Chad is such a consistent performer that he earned #5 and #6 on my list this year. Sorry again about my mistake, but this gives an under the radar star a little more pub and I’m okay with that.
#5 Chad Marshall – 6.61 | Community – 6.82
Marshall is just the complete defender. His positioning is immaculate. He takes great angles in defense. He can defend space or body up physically with the best in the league. He’s massively dominant in the air. While he uses his wide body tremendously to his advantage, Chad does so with remarkable finesse. Not the quickest player by any stretch, Marshall’s experience and tactical knowledge mitigate this and any deficiencies while maximizing his strengths. He only committed 12 fouls all season, limiting opponents from dangerous set pieces. On the offensive end Chad remains a target on dead balls, contributing a goal and two assists. He was a huge contributor to the success of the defense, and did so while being able to play either left or right center back.
Ratings were kind to Marshall in 33 appearances with only three grades below average, but this is really quite misleading. One was from an injury in Colorado early that forced him off in the 22nd and another was an 85th minute inclusion as a striker against RSL. On the flip side he earned a tremendous seven ratings of 8. I was surprised to realize he only earned a single MOTM from me this season.
A snippet of the bad:
Coming off an injury in Colorado, Marshall had a poor half against DC United on July 19:
“The opening period was as bad a half as I have seen from Marshall, who looked slow, tentative, and possibly hurt. He is coming off an injury and still has immense soccer intelligence, but the entire defense struggles when he’s not there to bail them out, something that happened on all three goals. In the second half Marshall looked more like himself, due to better positioning, defensive support and our additional offense.”
This was Chad’s first game since being forced off in first half of the previous, and he showed rust and tentativeness working with backup keeper Tyler Miller. For a few moments it looked like maybe all the age concerns people have had regarding Marshall over the past five years were finally accurate.
Marshall quickly put this thinking to rest, averaging 7.25 over his next four matches.
After seven straight games of MLS average 6 rating from me to start the year, Dad averaged a full point higher over his next twelve. Dealing with a rotating defense around him, Marshall was steady.
A snippet of the good:
Marshall showed how he can help control the possession from the back, in the third match of an unprecedented run of passing accuracy on June 4:
“The Houston game was Chad’s third game in a row without misplacing a pass; this is so valuable to a Sounders team that wants to control the tempo of play and dictate possession. Every time Marshall completes a pass, it’s one less chance for an opponent to put pressure on the defense and allows the backline to get into defensive position.
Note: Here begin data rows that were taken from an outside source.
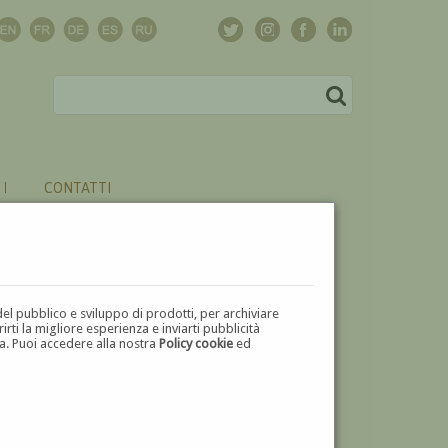
CONTATTI
del pubblico e sviluppo di prodotti, per archiviare
ti la migliore esperienza e inviarti pubblicità
zza. Puoi accedere alla nostra
Policy cookie
ed
V
W
X
Y
Z
⬅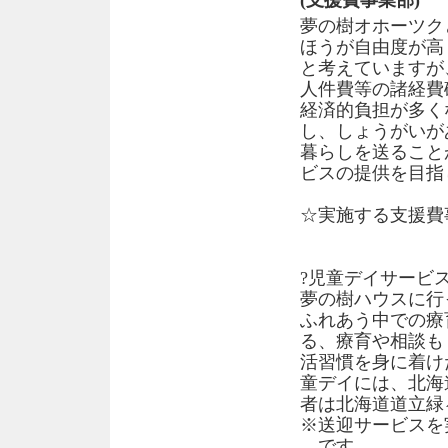
(支援費事業部)
夢の樹オホーツク
ほうが自由度が高
と考えていますが
人件費等の諸経費
経済的負担が多く
し、しょうがいが
暮らしを送ること
ビスの提供を目指
☆実施する支援費
?児童デイサービ
夢の樹ハウスに行
ふれあう中での療
る、療育や相談も
活習慣を身に着け
童デイには、北海
者は北海道道立緑
※送迎サービスを
です。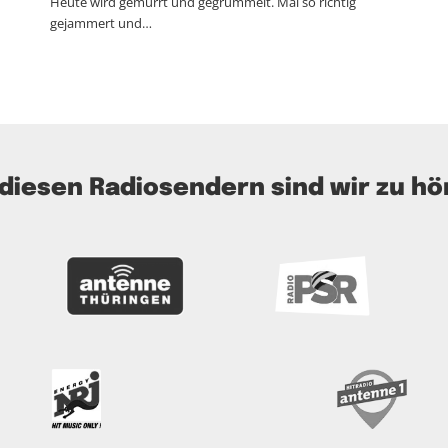
Heute wird gemurrt und gegrummelt. Mal so richtig
gejammert und…
 diesen Radiosendern sind wir zu hö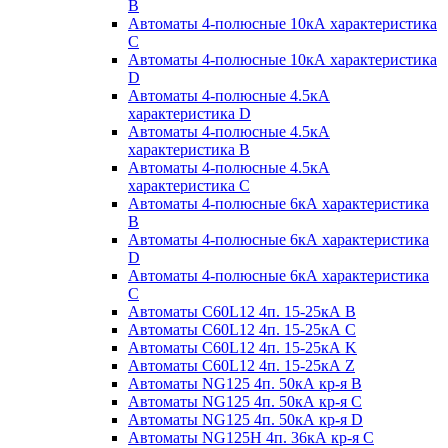
B
Автоматы 4-полюсные 10кА характеристика
C
Автоматы 4-полюсные 10кА характеристика
D
Автоматы 4-полюсные 4.5кА
характеристика D
Автоматы 4-полюсные 4.5кА
характеристика В
Автоматы 4-полюсные 4.5кА
характеристика С
Автоматы 4-полюсные 6кА характеристика
B
Автоматы 4-полюсные 6кА характеристика
D
Автоматы 4-полюсные 6кА характеристика
С
Автоматы C60L12 4п. 15-25кА B
Автоматы C60L12 4п. 15-25кА C
Автоматы C60L12 4п. 15-25кА K
Автоматы C60L12 4п. 15-25кА Z
Автоматы NG125 4п. 50кА кр-я B
Автоматы NG125 4п. 50кА кр-я C
Автоматы NG125 4п. 50кА кр-я D
Автоматы NG125H 4п. 36кА кр-я C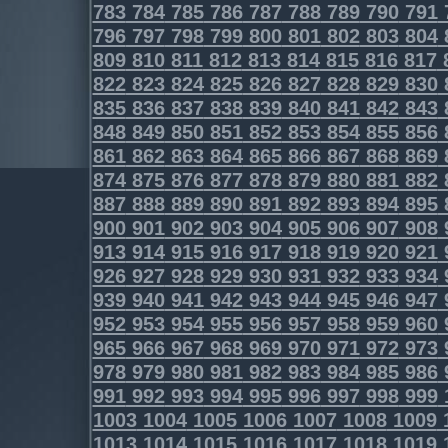
783
784
785
786
787
788
789
790
791
796
797
798
799
800
801
802
803
804
809
810
811
812
813
814
815
816
817
822
823
824
825
826
827
828
829
830
835
836
837
838
839
840
841
842
843
848
849
850
851
852
853
854
855
856
861
862
863
864
865
866
867
868
869
874
875
876
877
878
879
880
881
882
887
888
889
890
891
892
893
894
895
900
901
902
903
904
905
906
907
908
913
914
915
916
917
918
919
920
921
926
927
928
929
930
931
932
933
934
939
940
941
942
943
944
945
946
947
952
953
954
955
956
957
958
959
960
965
966
967
968
969
970
971
972
973
978
979
980
981
982
983
984
985
986
991
992
993
994
995
996
997
998
999
1003
1004
1005
1006
1007
1008
1009
1013
1014
1015
1016
1017
1018
1019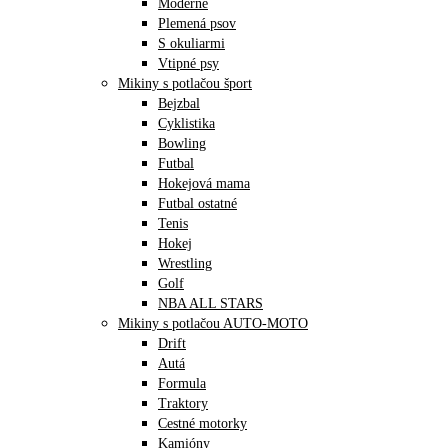
Moderné
Plemená psov
S okuliarmi
Vtipné psy
Mikiny s potlačou šport
Bejzbal
Cyklistika
Bowling
Futbal
Hokejová mama
Futbal ostatné
Tenis
Hokej
Wrestling
Golf
NBA ALL STARS
Mikiny s potlačou AUTO-MOTO
Drift
Autá
Formula
Traktory
Cestné motorky
Kamióny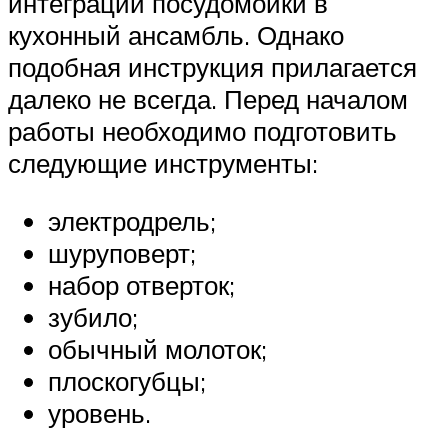
интеграции посудомойки в
кухонный ансамбль. Однако
подобная инструкция прилагается
далеко не всегда. Перед началом
работы необходимо подготовить
следующие инструменты:
электродрель;
шуруповерт;
набор отверток;
зубило;
обычный молоток;
плоскогубцы;
уровень.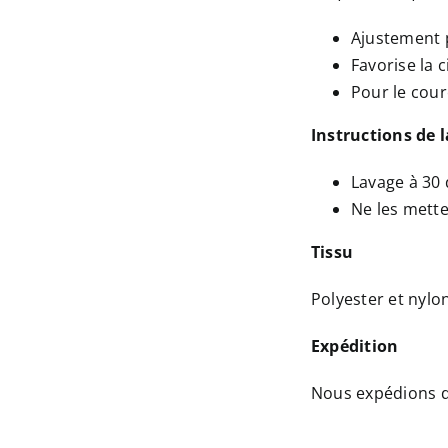
Ajustement p
Favorise la 
Pour le cour
Instructions de 
Lavage à 30
Ne les mette
Tissu
Polyester et nylo
Expédition
Nous expédions da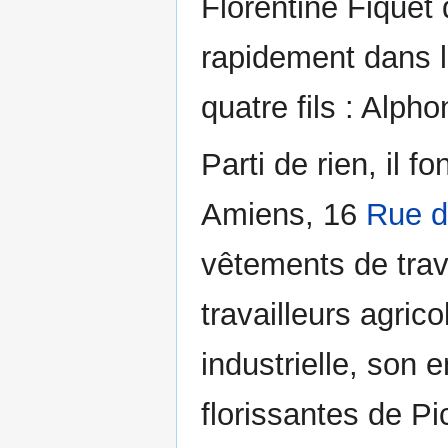
Florentine Fiquet 
rapidement dans l
quatre fils : Alph
Parti de rien, il 
Amiens, 16
Rue d
vêtements de trava
travailleurs agric
industrielle, son 
florissantes de Pi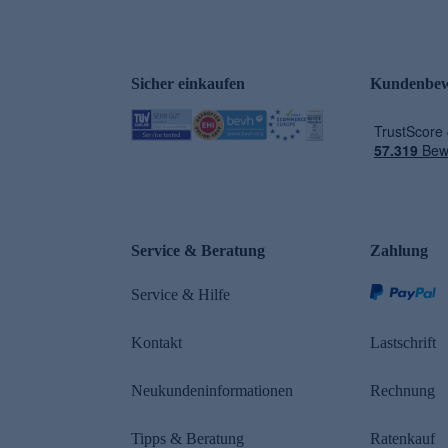
Sicher einkaufen
Kundenbew
e
Service & Beratung
Zahlung
Service & Hilfe
Kontakt
Lastschrift
Neukundeninformationen
Rechnung
Tipps & Beratung
Ratenkauf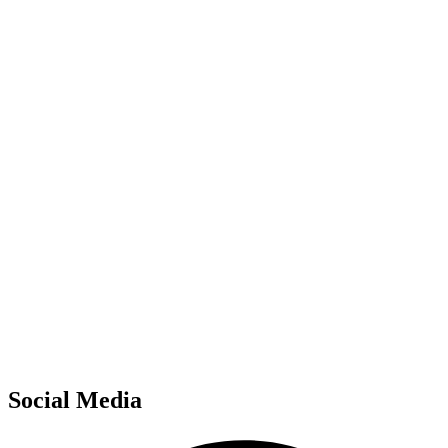
Social Media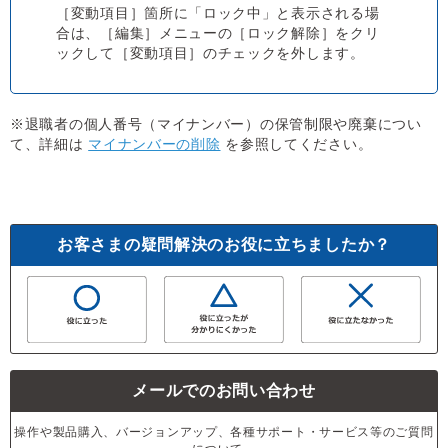
［変動項目］箇所に「ロック中」と表示される場
合は、［編集］メニューの［ロック解除］をクリ
ックして［変動項目］のチェックを外します。
※退職者の個人番号（マイナンバー）の保管制限や廃棄につい
て、詳細は
マイナンバーの削除
を参照してください。
お客さまの疑問解決のお役に立ちましたか？
メールでのお問い合わせ
操作や製品購入、バージョンアップ、各種サポート・サービス等のご質問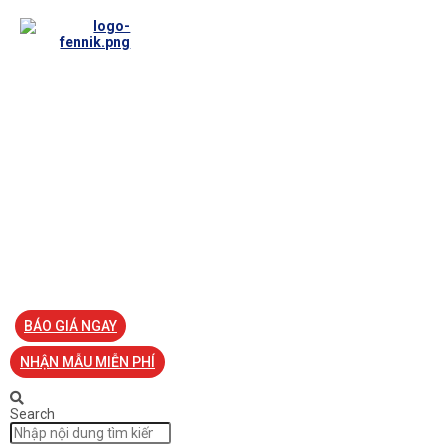
TRANG CHỦ
VỀ FENNIK
TƯ VẤN
TIN TỨC
SẢN PHẨM ĐỒNG PHỤC
LIÊN HỆ
BÁO GIÁ NGAY
NHẬN MẪU MIỄN PHÍ
Search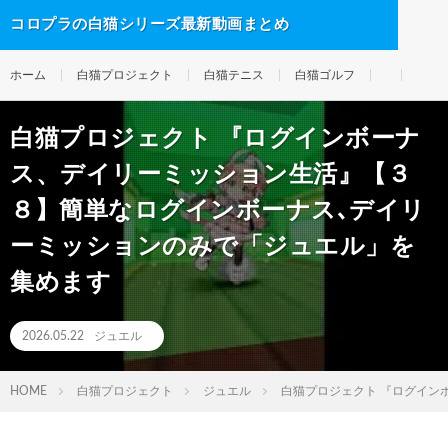
コロプラの白猫シリーズ最新動画まとめ
ホーム
白猫プロジェクト
白猫テニス
白猫ゴルフ
白猫プロジェクト 『ログインボーナ
ス、デイリーミッション生活』【３
８】簡単なログインボーナス､デイリ
ーミッションのみで「ジュエル」を
集めます
2026.05.22
ジュエル
HOME
白猫プロジェクト
ジュエル
白猫プロジェクト 『ログイン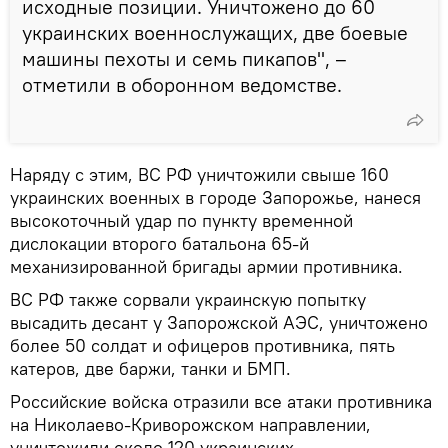
исходные позиции. Уничтожено до 60
украинских военнослужащих, две боевые
машины пехоты и семь пикапов", –
отметили в оборонном ведомстве.
Наряду с этим, ВС РФ уничтожили свыше 160
украинских военных в городе Запорожье, нанеся
высокоточный удар по пункту временной
дислокации второго батальона 65-й
механизированной бригады армии противника.
ВС РФ также сорвали украинскую попытку
высадить десант у Запорожской АЭС, уничтожено
более 50 солдат и офицеров противника, пять
катеров, две баржи, танки и БМП.
Российские войска отразили все атаки противника
на Николаево-Криворожском направлении,
уничтожили около 120 украинских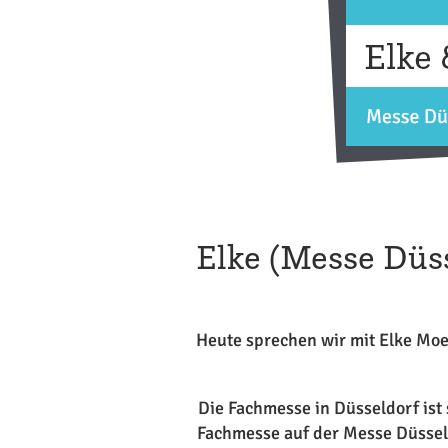
Elke (Messe Düss
Heute sprechen wir mit Elke Moeb
Die Fachmesse in Düsseldorf ist 
Fachmesse auf der Messe Düsseld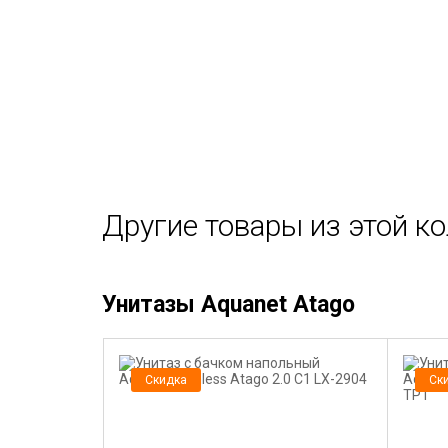
Другие товары из этой к
Унитазы Aquanet Atago
Скидка
Ск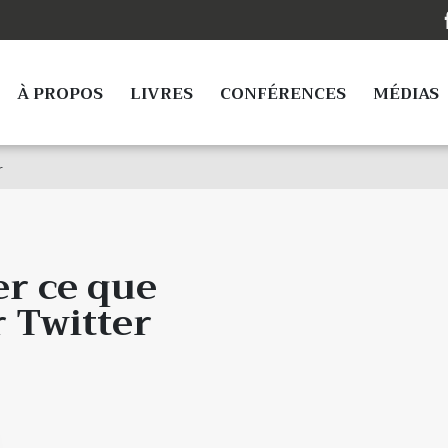
À PROPOS
LIVRES
CONFÉRENCES
MÉDIAS
r
er ce que
 Twitter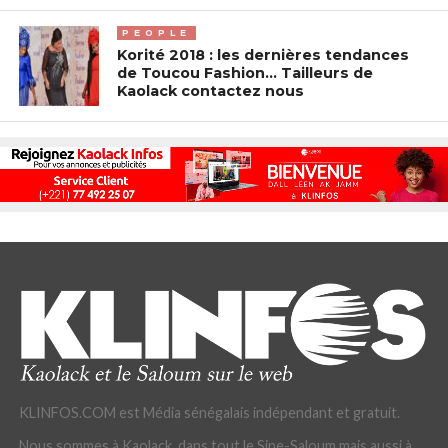
PEOPLE
Korité 2018 : les dernières tendances
de Toucou Fashion… Tailleurs de
Kaolack contactez nous
KLINFOS.COM est Média sénégalais indépendant et gratuit.
Nous sommes à Kaolack, dans tout le Sine-Saloum mais aussi à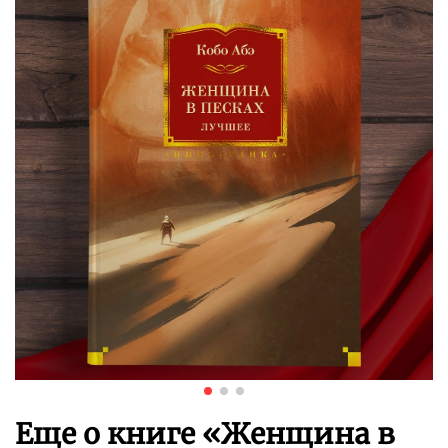
Еще о книге «
Женщина в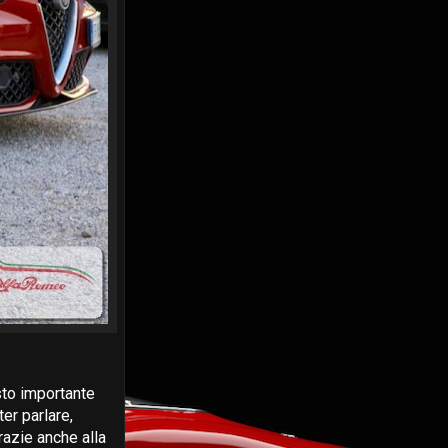
sto importante
er parlare,
razie anche alla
To not misplace a single pass out of hundreds is spectacular. He also had six headers won, six clearances, two interceptions, and four tackles won in a complete performance.”
Marshall earned MOTM for a massive defensive effort in the 2-2 draw in Portland on June 25:
“Everyone on the backline had a rollercoaster of a game except Chad. Boring game from Marshall as usual: 90% passing rate, five clearances, two interceptions, three blocked shots, and zero fouls committed to a constantly diving Adi. I had zero negative marks for Marshall on the night and even when forced into a three-man backline, Chad just went about his business stopping guys from putting the ball in the net.”
Even down a man, Marshall just went about his business of stopping everything, preventing Fanendo Adi from getting by him, and distributing perfectly out of the back. His quiet leadership had a lot to do with this comeback.
Chad gets through his work while not committing fouls, continually being in the right place to stop attacks, or sliding in behind teammates to support their defensive duties. His defense makes those around him better, and his passing allows Seattle to dictate the pace of the match. It’s important to value the casual header that Marshall wins over a striker — it almost always goes to a teammate. He rarely clears needlessly, often finding a Sounder in space to move the ball forward. His communication with Stefan Frei was fantastic this year, and Marshall again improved his grades in the postseason, earning a 7.20 over his five matches played. When a guy’s minimum playoff grade is league average over a multiple year stretch, that’s a good player.
Marshall is a top 3 centerback in the league and clear starter every game he is healthy. If the team signs someone like Evans who can fill in for congested weeks throughout the year, it’s likely Marshall could (and should) see a rest here and there, especially avoiding long flights.